─── Provided data ───
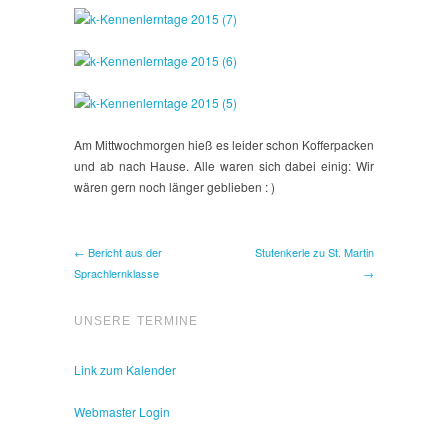
Am Mittwochmorgen hieß es leider schon Kofferpacken
und ab nach Hause. Alle waren sich dabei einig: Wir
wären gern noch länger geblieben : )
← Bericht aus der
Stutenkerle zu St. Martin
Sprachlernklasse
→
UNSERE TERMINE
Link zum Kalender
Webmaster Login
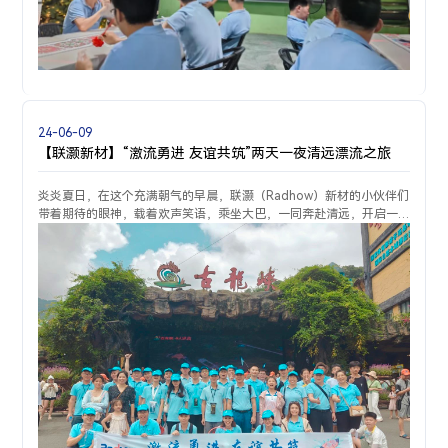
24-06-09
【联灏新材】“激流勇进 友谊共筑”两天一夜清远漂流之旅
炎炎夏日，在这个充满朝气的早晨，联灏（Radhow）新材的小伙伴们
带着期待的眼神，载着欢声笑语，乘坐大巴，一同奔赴清远，开启一
段难忘之旅......心跳与美景的交融云天波霸，一个悬浮在天际与峡谷之
间的梦幻之地；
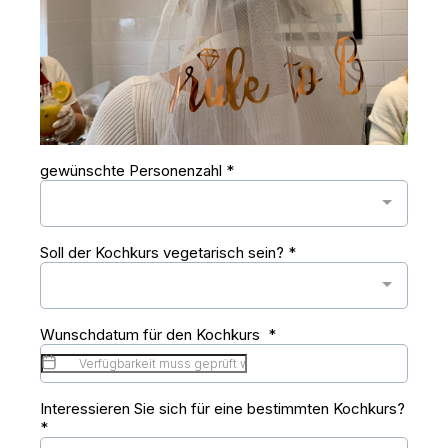
gewünschte Personenzahl
*
Soll der Kochkurs vegetarisch sein?
*
Wunschdatum für den Kochkurs
*
Interessieren Sie sich für eine bestimmten Kochkurs?
*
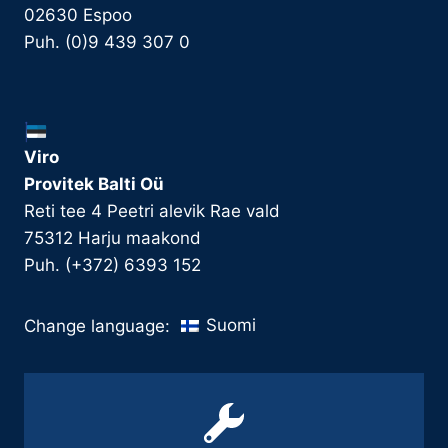
02630 Espoo
Puh. (0)9 439 307 0
Viro
Provitek Balti Oü
Reti tee 4 Peetri alevik Rae vald
75312 Harju maakond
Puh. (+372) 6393 152
Suomi
Change language:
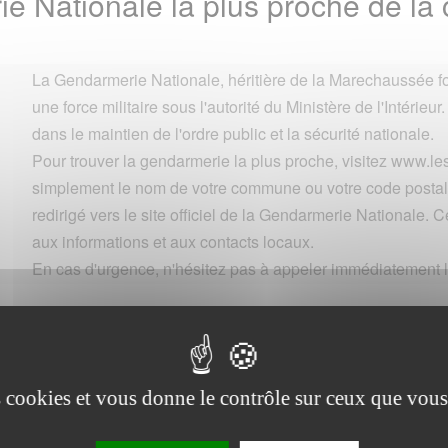
ie Nationale la plus proche de 
La Gendarmerie Nationale, héritière de la Marechaussée fo
une force militaire sous l'autorité du Ministère de l'Intérieur.
dans le maintien de l'ordre public et la sécurité nationale.
Pour trouver la gendarmerie la plus proche, visitez www.
simplement le nom de votre commune ou votre code postal 
redirigé vers le site officiel de la Gendarmerie Nationale. Ce
aux informations et aux contacts locaux.
En cas d'urgence, n'hésitez pas à appeler immédiatement l
Commune
es cookies et vous donne le contrôle sur ceux que vous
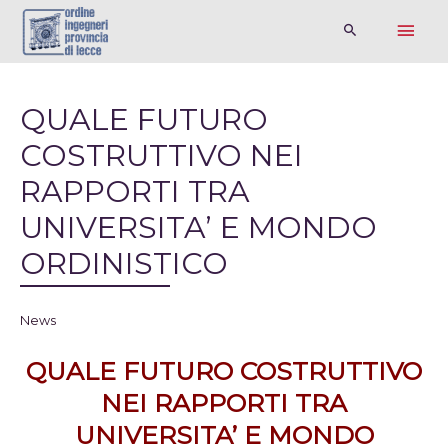
QUALE FUTURO
COSTRUTTIVO NEI
RAPPORTI TRA
UNIVERSITA’ E MONDO
ORDINISTICO
News
QUALE FUTURO COSTRUTTIVO
NEI RAPPORTI TRA
UNIVERSITA’ E MONDO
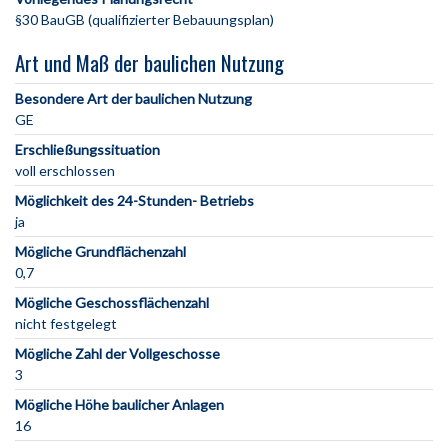
§30 BauGB (qualifizierter Bebauungsplan)
Art und Maß der baulichen Nutzung
Besondere Art der baulichen Nutzung
GE
Erschließungssituation
voll erschlossen
Möglichkeit des 24-Stunden- Betriebs
ja
Mögliche Grundflächenzahl
0,7
Mögliche Geschossflächenzahl
nicht festgelegt
Mögliche Zahl der Vollgeschosse
3
Mögliche Höhe baulicher Anlagen
16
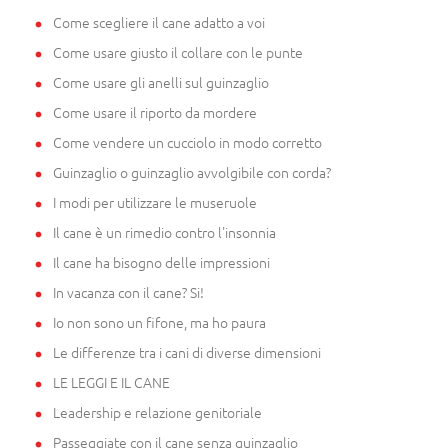
Come scegliere il cane adatto a voi
Come usare giusto il collare con le punte
Come usare gli anelli sul guinzaglio
Come usare il riporto da mordere
Come vendere un cucciolo in modo corretto
Guinzaglio o guinzaglio avvolgibile con corda?
I modi per utilizzare le museruole
Il cane è un rimedio contro l'insonnia
Il cane ha bisogno delle impressioni
In vacanza con il cane? Si!
Io non sono un fifone, ma ho paura
Le differenze tra i cani di diverse dimensioni
LE LEGGI E IL CANE
Leadership e relazione genitoriale
Passeggiate con il cane senza guinzaglio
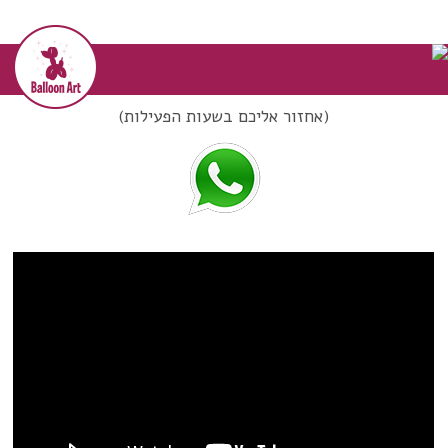
דף הבית
>>
צור קשר
צור קשר
צרו איתי קשר בווצאפ!
אפשר לשלוח ווצאפ בכל שעה
(אחזור אליכם בשעות הפעילות)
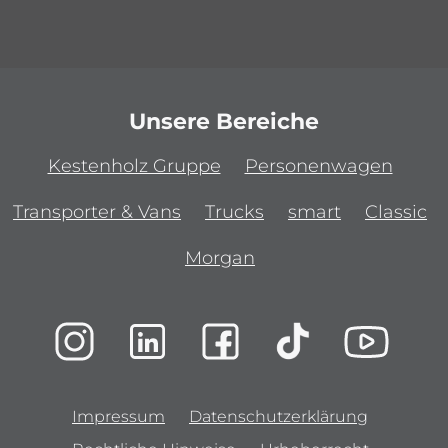
Unsere Bereiche
Kestenholz Gruppe
Personenwagen
Transporter & Vans
Trucks
smart
Classic
Morgan
Impressum
Datenschutzerklärung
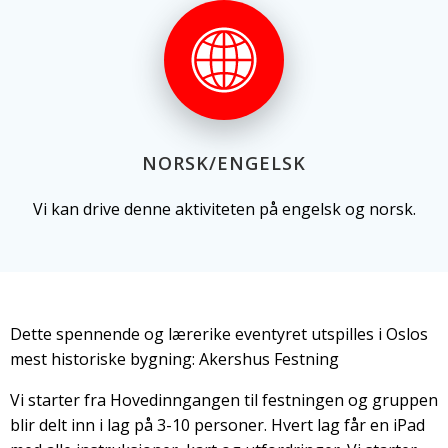
NORSK/ENGELSK
Vi kan drive denne aktiviteten på engelsk og norsk.
Dette spennende og lærerike eventyret utspilles i Oslos
mest historiske bygning: Akershus Festning
Vi starter fra Hovedinngangen til festningen og gruppen
blir delt inn i lag på 3-10 personer. Hvert lag får en iPad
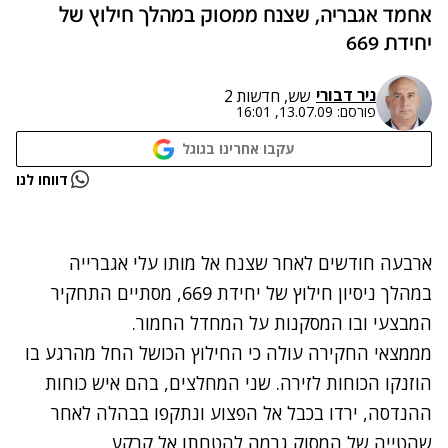
אחמד אגבריה, שצנח ממסוק במהלך חילוץ של
יחידת 669
ניר דבורי
שש, חדשות 2
פורסם:
13.07.09, 16:01
עקבו אחרינו בגוגל
נתקלנו בבעיה
דווחו לנו
נסה שוב
נתקלנו בבעיה
ארבעה חודשים לאחר ש
צנח אל מותו
עלי אגברייה
נסה שוב
במהלך ניסיון חילוץ של יחידת 669, מסתיים התחקיר
המבצעי ובו המסקנות על המחדל החמור.
מממצאי החקירה עולה כי החילוץ הכושל החל מהרגע בו
הוזנקו הכוחות לזירה. שני המחלצים, בהם איש כוחות
ההנדסה, ירדו בכבל אל הפצוע ונתקפו בבהלה לאחר
שהטייה של המסוק גרמה להטחתו אל קרקע.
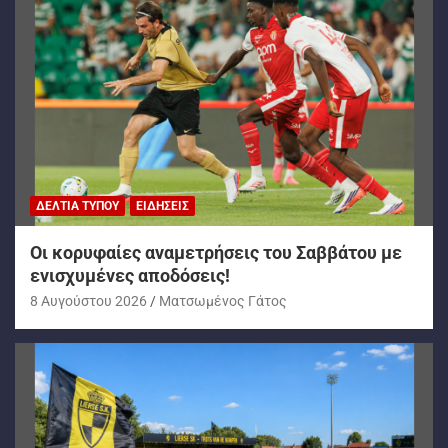
ΔΕΛΤΊΑ ΤΎΠΟΥ
ΕΙΔΉΣΕΙΣ
Oι κορυφαίες αναμετρήσεις του Σαββάτου με
ενισχυμένες αποδόσεις!
8 Αυγούστου 2026
Ματσωμένος Γάτος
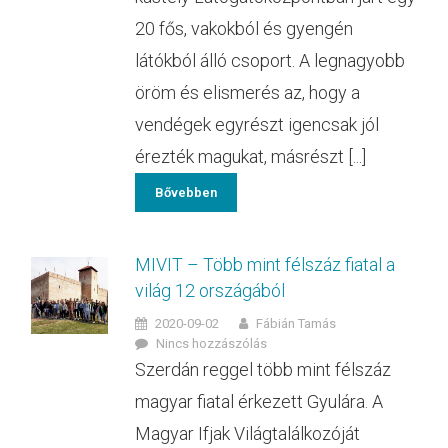
20 fős, vakokból és gyengén
látókból álló csoport. A legnagyobb
öröm és elismerés az, hogy a
vendégek egyrészt igencsak jól
érezték magukat, másrészt [...]
Bővebben
MIVIT – Több mint félszáz fiatal a
világ 12 országából
2020-09-02
Fábián Tamás
Nincs hozzászólás
Szerdán reggel több mint félszáz
magyar fiatal érkezett Gyulára. A
Magyar Ifjak Világtalálkozóját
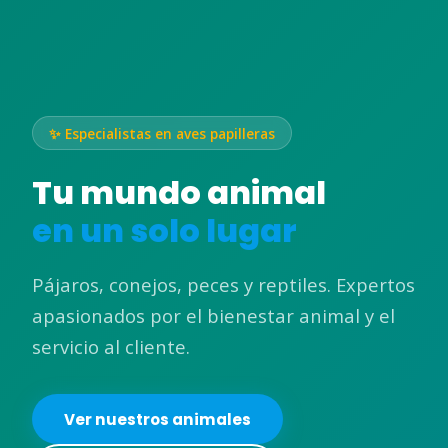
✨ Especialistas en aves papilleras
Tu mundo animal
en un solo lugar
Pájaros, conejos, peces y reptiles. Expertos
apasionados por el bienestar animal y el
servicio al cliente.
Ver nuestros animales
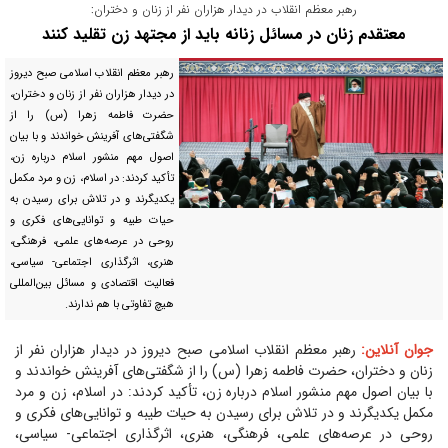
رهبر معظم انقلاب در دیدار هزاران نفر از زنان و دختران:
معتقدم زنان در مسائل زنانه باید از مجتهد زن تقلید کنند
رهبر معظم انقلاب اسلامی صبح دیروز
در دیدار هزاران نفر از زنان و دختران،
حضرت فاطمه زهرا (س) را از
شگفتی‌های آفرینش خواندند و با بیان
اصول مهم منشور اسلام درباره زن،
تأکید کردند: در اسلام، زن و مرد مکمل
یکدیگرند و در تلاش برای رسیدن به
حیات طیبه و توانایی‌های فکری و
روحی در عرصه‌های علمی، فرهنگی،
هنری، اثرگذاری اجتماعی- سیاسی،
فعالیت اقتصادی و مسائل بین‌المللی
هیچ تفاوتی با هم ندارند.
جوان آنلاین:
رهبر معظم انقلاب اسلامی صبح دیروز در دیدار هزاران نفر از
زنان و دختران، حضرت فاطمه زهرا (س) را از شگفتی‌های آفرینش خواندند و
با بیان اصول مهم منشور اسلام درباره زن، تأکید کردند: در اسلام، زن و مرد
مکمل یکدیگرند و در تلاش برای رسیدن به حیات طیبه و توانایی‌های فکری و
روحی در عرصه‌های علمی، فرهنگی، هنری، اثرگذاری اجتماعی- سیاسی،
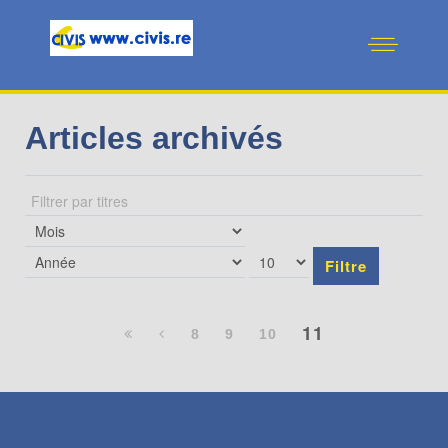
Articles archivés
Filtrer
par
titres
Filtre
11
8
9
10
───
Which lines above include the word "fiatal"? Return each one.

MIVIT – Több mint félszáz fiatal a
magyar fiatal érkezett Gyulára. A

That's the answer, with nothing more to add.